The groomsmen have $\begin{aligned} 24 π \end{aligned}$ , or about 75 square feet, of floor space to perform their act.
::新郎们有24平方英尺或约75平方英尺的地板空间来表演他们的行为。

Example 2
::例2

Find the area enclosed by the polar curve $\begin{aligned} r = 3 \cos (3 θ) \end{aligned}$ .
::查找极曲线 r= 3cos(3) 所覆盖的区域。

This is a rose curve with 3 petals. Sketch or graph the curve so that you can see where to integrate.
::这是一个包含 3 个花瓣的玫瑰曲线。拖动或绘制曲线图, 以便您看到如何整合。

When theta is zero, the radius is 1. When theta is $\begin{aligned} \frac{π}{6} \end{aligned}$ , the radius is zero. You can see from the graph that this interval will give the area of half a petal.
::当Theta为零时,半径为1。当theta为 6时,半径为 6。
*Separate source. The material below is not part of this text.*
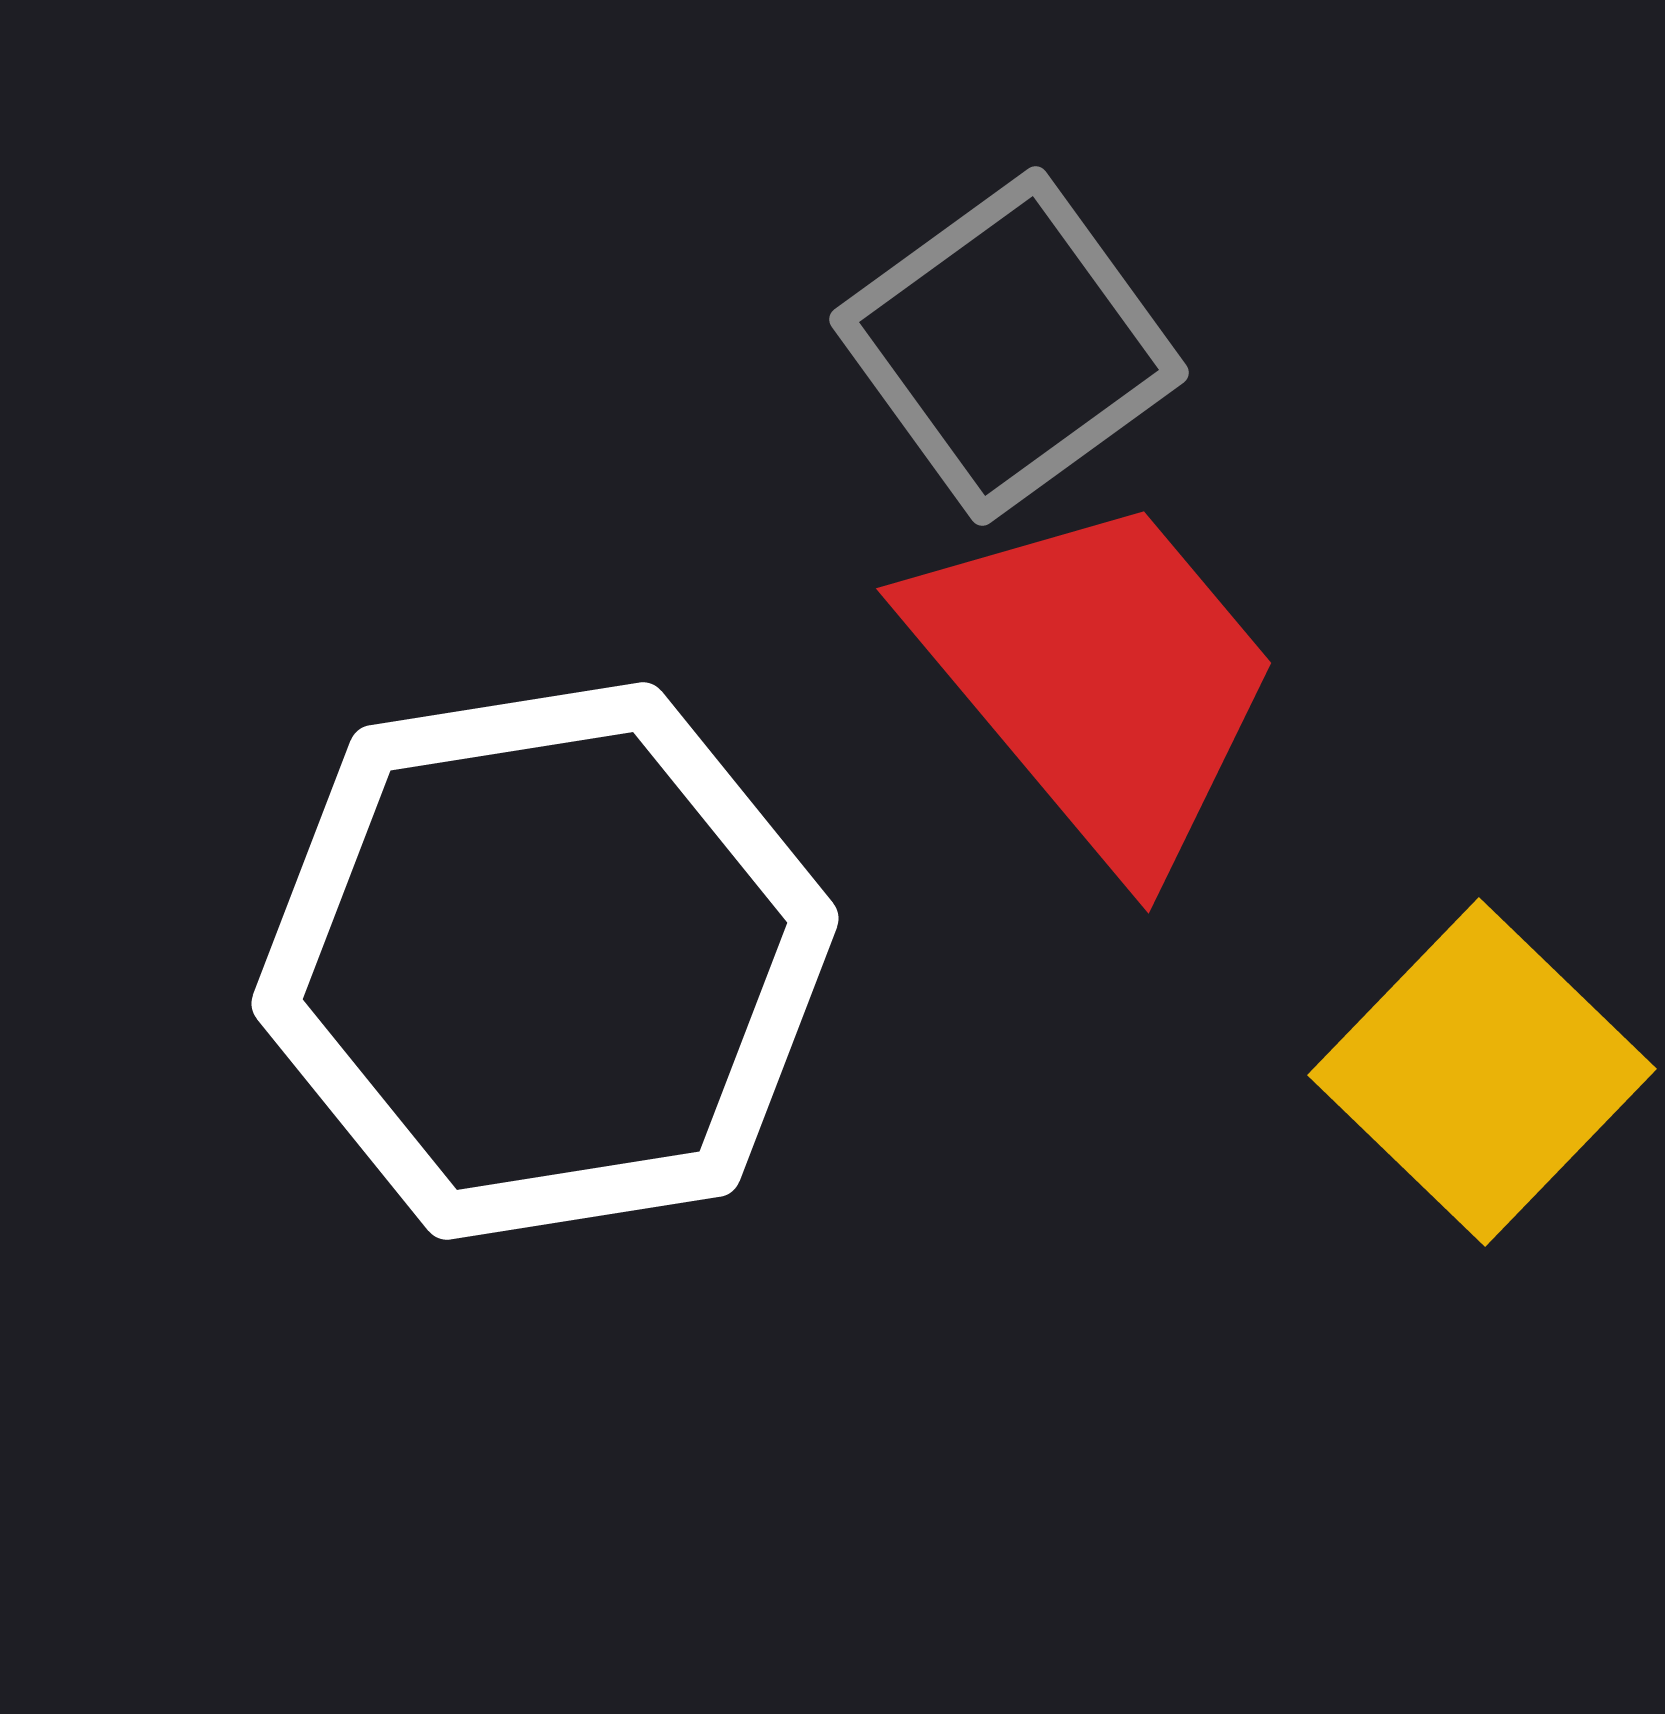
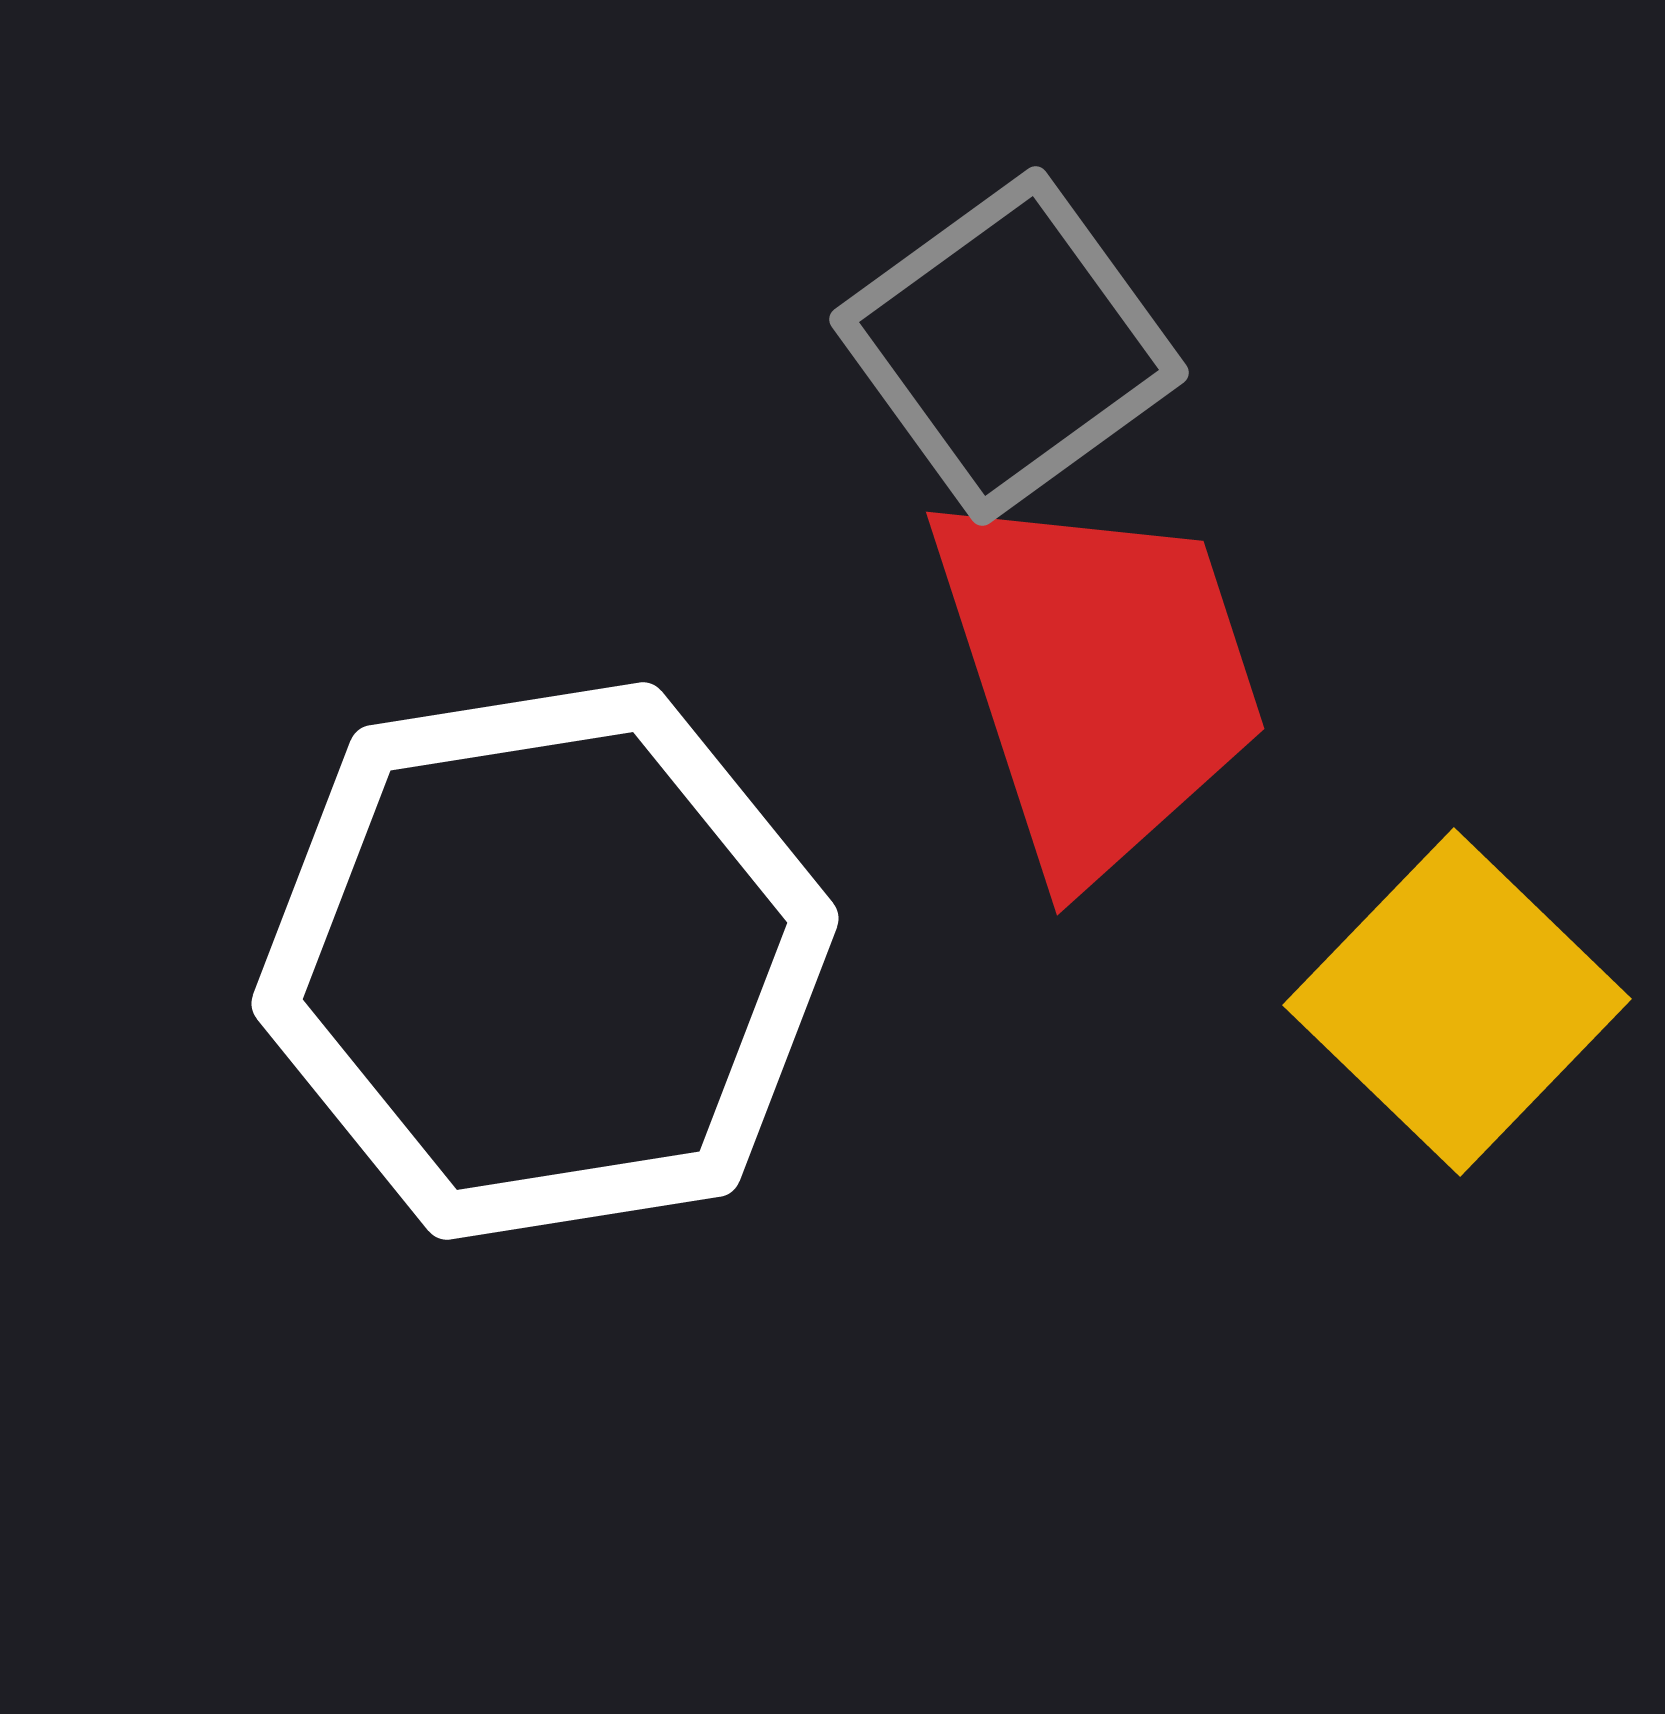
red trapezoid: rotated 22 degrees clockwise
yellow square: moved 25 px left, 70 px up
从图表中可以看出,这个间距会给半个花瓣面积。

Since there are 3 petals, if you multiply the area of the half-petal by six, you’ll find the area enclosed by the entire curve.
::因为有3个花瓣, 如果你把半块半块的面积乘以6, 就会发现整个曲线所覆盖的区域。

$\begin{aligned} A & = \int_{a}^{b} \frac{1}{2} {(ρ (θ))}^{2} d θ \\ = 6 \int_{0}^{\frac{π}{6}} \frac{1}{2} {(3 \cos (3 θ))}^{2} d θ \\ = 3 \int_{0}^{\frac{π}{6}} {(3 \cos (3 θ))}^{2} d θ \\ = 27 \int_{0}^{\frac{π}{6}} \cos^{2} (3 θ) d θ \end{aligned}$

::-=YTET -伊甸园字幕组=-伊甸园字幕组=- 翻译:

Simplify using the trigonometric identity: $\begin{aligned} \cos^{2} θ = \frac{1}{2} + \frac{1}{2} \cos 2 θ \end{aligned}$ .
::使用三角特性简化 : cos2\\\ 12+12cos\\\ 2 。

$\begin{aligned} A & = 27 \int_{0}^{\frac{π}{6}} \cos^{2} (3 θ) d θ \\ = 27 \int_{0}^{\frac{π}{6}} \frac{1}{2} + \frac{1}{2} \cos (6 θ) d θ \\ = \frac{27}{2} \int_{0}^{\frac{π}{6}} 1 + \cos (6 θ) d θ \\ = \frac{27}{2} {[θ + \frac{1}{6} \sin (6 θ)]}_{0}^{\frac{π}{6}} \\ = \frac{9 π}{4} u n i t s^{2} \end{aligned}$

::A=2706cos2(3)d270612+12cos(6)d272061+cos(6)d272[16sin(6)]06=94单位2

Example 3
::例3

Find the area of the space between the polar curves $\begin{aligned} r = 1 + \cos θ \end{aligned}$ and $\begin{aligned} r = \cos θ \end{aligned}$ .
::查找极曲线 r= 1+cos 和 r= cos 之间的空间区域。

You may recognize $\begin{aligned} r = 1 + \cos θ \end{aligned}$ from Example A. It is a cardioid curve. Meanwhile, $\begin{aligned} r = \cos θ \end{aligned}$ produces a circle in polar form. Graph the two curves together so that you can see the space and its boundaries.
::您可以从例A中识别 r=1+cos。它是一个心形曲线。同时, r=cos 以极的形式产生圆形。将两个曲线一起绘制, 以便您可以看到空间及其边界。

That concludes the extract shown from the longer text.